From which we determine the spring constant κ:

However, experience has taught us that this spring constant is not high enough, which is why you will find a different value in the us.mdp file later.

Looking at the result of the pulling simulation is possible (on your local machine!) without a gmx trjconv because the position restraints keep our amino acids from drifting:

vmd eq.gro pull.xtc (or vmd eq.gro md.xtc)

Use Mouse > Label > Bonds , then click on the NZ and OD atoms. Go to Graphics > Labels > Bonds, highlight your new distance, go to Graph, and click Graph. In this way, we can see in VMD without actually using gmx distance and xmgrace, how the distances between NZ and OD atoms fluctuate in the simulation. You can also keep in mind that the restraints were defined between NZ and CG, because there are two OD atoms, so this will change the resulting distances slightly.

We will now use the shell script (back on the cluster!) get_distances.sh via gmx distance, which will separate the trajectory into ALL frames, and write out the distance for each frame to the file summary_distances.dat.

To get a graphical output of summary_distances.dat, we need to switch to the local machine, and type:
python myplot.py see dist.png However, this is the same as the VMD graph, so we can skip it.

8. Performing the USMD
Now, we are using the pull simulation data, binning our newly acquired conf*.gro files into the umbrella windows.
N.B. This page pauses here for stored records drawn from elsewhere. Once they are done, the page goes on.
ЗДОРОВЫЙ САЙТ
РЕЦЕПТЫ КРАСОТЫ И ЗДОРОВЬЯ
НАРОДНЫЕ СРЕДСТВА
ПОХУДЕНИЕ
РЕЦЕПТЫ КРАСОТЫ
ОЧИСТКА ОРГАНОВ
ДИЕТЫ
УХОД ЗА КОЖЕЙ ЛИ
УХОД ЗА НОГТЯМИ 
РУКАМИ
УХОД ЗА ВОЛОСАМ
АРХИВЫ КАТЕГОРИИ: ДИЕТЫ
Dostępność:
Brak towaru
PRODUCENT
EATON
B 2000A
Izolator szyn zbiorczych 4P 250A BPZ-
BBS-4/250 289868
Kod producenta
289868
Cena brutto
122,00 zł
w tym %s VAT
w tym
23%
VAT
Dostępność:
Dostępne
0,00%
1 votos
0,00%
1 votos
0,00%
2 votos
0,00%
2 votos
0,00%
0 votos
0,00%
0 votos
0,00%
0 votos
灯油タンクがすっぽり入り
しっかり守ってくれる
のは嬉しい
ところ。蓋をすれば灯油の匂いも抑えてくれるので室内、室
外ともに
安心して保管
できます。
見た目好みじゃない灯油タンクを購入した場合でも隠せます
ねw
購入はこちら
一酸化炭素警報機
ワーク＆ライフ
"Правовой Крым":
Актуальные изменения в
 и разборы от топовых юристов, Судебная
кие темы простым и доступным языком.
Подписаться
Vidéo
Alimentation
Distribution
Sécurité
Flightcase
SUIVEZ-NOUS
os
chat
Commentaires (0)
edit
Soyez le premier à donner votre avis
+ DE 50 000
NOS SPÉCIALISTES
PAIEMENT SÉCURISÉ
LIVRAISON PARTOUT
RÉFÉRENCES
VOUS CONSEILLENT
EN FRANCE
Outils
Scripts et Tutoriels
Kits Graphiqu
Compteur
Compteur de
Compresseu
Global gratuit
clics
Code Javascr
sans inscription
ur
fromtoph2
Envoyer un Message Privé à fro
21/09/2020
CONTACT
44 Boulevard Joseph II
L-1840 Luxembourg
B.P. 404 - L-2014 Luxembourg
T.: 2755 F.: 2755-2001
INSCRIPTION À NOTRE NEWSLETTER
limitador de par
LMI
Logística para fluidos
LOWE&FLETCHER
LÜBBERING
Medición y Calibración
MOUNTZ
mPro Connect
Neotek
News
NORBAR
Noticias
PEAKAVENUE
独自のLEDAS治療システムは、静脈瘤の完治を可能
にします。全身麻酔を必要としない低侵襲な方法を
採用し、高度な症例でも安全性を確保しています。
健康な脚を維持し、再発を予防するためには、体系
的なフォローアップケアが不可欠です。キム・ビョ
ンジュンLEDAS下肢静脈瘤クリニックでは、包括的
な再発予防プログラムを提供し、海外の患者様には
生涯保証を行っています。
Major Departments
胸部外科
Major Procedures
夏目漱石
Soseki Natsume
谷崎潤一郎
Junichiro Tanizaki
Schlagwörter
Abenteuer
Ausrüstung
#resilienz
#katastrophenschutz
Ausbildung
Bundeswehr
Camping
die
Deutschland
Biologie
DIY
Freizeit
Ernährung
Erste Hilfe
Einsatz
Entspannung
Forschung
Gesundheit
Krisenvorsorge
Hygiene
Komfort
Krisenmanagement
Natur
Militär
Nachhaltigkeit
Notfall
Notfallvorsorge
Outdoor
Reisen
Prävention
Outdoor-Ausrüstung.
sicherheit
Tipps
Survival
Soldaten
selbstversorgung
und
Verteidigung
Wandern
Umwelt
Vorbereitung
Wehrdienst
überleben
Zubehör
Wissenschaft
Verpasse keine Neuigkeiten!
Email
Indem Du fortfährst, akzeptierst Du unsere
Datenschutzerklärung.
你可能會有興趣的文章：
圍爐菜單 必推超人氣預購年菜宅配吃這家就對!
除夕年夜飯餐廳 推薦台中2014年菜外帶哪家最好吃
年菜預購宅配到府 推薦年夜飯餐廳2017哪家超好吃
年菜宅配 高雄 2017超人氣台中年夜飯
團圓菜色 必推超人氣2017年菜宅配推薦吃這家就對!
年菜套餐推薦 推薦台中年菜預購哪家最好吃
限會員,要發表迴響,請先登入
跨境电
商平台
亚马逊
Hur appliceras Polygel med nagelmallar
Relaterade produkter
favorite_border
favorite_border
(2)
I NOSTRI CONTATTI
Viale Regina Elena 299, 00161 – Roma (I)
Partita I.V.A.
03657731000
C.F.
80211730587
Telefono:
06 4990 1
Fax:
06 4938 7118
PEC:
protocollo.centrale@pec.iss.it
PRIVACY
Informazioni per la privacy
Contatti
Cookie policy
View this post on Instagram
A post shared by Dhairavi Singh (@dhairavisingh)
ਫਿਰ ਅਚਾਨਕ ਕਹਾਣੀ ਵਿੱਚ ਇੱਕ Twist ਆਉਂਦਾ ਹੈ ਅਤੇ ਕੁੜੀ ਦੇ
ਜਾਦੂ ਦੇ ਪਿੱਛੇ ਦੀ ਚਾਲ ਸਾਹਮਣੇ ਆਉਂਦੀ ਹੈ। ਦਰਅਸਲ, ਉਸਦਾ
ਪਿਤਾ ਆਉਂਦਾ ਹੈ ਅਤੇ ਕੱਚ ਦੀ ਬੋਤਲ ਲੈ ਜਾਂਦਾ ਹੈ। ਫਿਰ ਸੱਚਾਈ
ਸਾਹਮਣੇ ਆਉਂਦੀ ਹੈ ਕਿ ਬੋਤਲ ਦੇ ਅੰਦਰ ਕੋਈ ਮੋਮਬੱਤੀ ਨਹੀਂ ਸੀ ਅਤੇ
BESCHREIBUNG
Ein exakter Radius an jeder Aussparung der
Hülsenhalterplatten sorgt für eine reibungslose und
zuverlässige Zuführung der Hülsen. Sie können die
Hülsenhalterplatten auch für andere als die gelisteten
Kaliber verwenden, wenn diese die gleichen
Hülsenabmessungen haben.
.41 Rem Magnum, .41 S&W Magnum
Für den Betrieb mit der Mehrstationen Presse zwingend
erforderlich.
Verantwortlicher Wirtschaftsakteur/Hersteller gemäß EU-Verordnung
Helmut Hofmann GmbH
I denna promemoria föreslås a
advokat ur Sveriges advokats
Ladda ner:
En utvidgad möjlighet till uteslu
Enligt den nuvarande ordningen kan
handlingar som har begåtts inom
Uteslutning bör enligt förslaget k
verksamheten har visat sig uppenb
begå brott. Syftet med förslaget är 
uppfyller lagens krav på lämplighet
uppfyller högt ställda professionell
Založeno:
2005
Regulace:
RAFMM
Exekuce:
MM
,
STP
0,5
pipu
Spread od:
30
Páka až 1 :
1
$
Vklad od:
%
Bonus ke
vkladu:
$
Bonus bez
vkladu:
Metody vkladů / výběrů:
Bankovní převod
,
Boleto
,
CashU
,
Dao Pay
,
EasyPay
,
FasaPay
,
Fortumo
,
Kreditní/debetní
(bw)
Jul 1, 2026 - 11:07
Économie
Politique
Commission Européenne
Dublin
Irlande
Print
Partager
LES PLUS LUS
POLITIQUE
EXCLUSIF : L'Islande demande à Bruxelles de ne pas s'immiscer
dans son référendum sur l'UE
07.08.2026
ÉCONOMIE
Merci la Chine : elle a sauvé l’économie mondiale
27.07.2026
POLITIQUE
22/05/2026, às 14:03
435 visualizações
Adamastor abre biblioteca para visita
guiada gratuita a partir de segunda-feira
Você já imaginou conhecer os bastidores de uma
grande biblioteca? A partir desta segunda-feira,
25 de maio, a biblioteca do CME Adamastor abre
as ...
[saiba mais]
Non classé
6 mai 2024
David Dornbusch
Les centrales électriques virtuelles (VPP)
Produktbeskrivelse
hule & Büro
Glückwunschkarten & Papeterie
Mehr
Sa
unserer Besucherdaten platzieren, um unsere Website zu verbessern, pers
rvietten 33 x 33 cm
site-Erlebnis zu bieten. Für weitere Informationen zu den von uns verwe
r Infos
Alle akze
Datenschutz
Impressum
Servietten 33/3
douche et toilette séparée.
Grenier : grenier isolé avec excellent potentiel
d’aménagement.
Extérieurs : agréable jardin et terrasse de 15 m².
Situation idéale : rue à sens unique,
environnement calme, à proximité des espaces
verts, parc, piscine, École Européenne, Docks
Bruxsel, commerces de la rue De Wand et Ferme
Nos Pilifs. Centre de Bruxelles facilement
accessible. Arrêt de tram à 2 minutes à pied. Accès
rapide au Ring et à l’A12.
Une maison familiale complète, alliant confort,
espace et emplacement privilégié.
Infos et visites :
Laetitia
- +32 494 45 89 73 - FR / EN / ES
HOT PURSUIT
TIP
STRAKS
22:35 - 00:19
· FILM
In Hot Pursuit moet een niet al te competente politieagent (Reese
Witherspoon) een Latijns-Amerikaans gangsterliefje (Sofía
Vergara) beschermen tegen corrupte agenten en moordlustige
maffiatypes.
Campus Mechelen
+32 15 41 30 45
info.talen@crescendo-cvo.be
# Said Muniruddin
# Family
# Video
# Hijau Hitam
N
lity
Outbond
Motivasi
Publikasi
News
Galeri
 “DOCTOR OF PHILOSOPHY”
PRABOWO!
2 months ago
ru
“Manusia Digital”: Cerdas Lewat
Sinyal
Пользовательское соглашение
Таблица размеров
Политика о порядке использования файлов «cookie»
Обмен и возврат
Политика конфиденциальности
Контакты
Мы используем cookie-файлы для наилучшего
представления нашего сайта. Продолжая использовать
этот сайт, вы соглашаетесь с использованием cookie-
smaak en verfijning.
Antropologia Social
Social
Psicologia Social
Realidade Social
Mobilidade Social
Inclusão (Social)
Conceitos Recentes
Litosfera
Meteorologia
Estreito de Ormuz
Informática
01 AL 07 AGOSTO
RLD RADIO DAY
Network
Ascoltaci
Change the path variables via vim setup.py and then then run python setup.py.
The output of the script tells us which frames will be used for which window, for example:

	0.1 1 conf4140.gro
	0.2 2 conf122.gro
	0.3 3 conf0.gro
	0.4 4 conf84.gro
	0.5 5 conf1366.gro
	0.6 6 conf1370.gro
	0.7 7 conf1395.gro
	0.8 8 conf1550.gro
	0.9 9 conf1562.gro

For the actual USMD, we will need to run 9 independent 1 ns simulations but we automate this in a job file. First, we need to fill the templates folder:

cp eq/*.itp templates/

cp eq/K_D.top templates/

cp eq/index.ndx templates/

Again, change the paths in the job files:

vim us.job (and vim analysis.job)

and then submit the job (it will take about 1h total):

qsub us.job

If we take another look at the us.mdp, no force to pull is used, while we are still using the pull_coord1_type = umbrella, as before. Instead, we hold each window in place. Once that is finished, we can run the analysis job:

qsub analysis.job

And visualize the results on your local machine using:

xmgrace -nxy histo.xvg xmgrace profile.xvg

The histogram shows us whether the restraints worked and if the overlap between windows is big enough. The energy profile shows the final result that is an approximation of the potential of mean force between Lysine and Aspartate.